Page images and extracted text:
══════════════════════════════
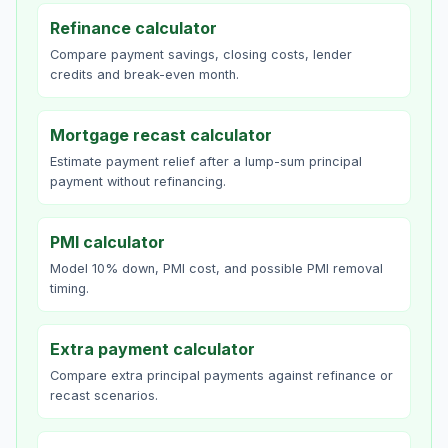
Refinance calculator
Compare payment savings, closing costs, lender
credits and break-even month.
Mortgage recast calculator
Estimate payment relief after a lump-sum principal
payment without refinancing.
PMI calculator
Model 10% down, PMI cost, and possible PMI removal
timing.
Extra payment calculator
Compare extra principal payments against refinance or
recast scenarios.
══════════════════════════════
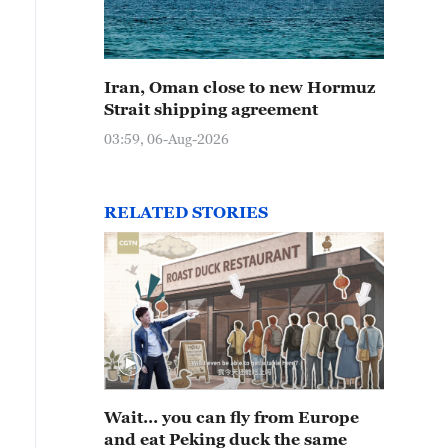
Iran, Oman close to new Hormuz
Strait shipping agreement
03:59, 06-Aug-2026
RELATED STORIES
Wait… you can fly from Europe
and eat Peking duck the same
══════════════════════════════
Task: Write out exactly the lines that fall from the line with "Strait shipping agreement" to the line with "and eat Peking duck the same" in the records above, keeping both ends.

Task response:
Strait shipping agreement
03:59, 06-Aug-2026
RELATED STORIES
Wait… you can fly from Europe
and eat Peking duck the same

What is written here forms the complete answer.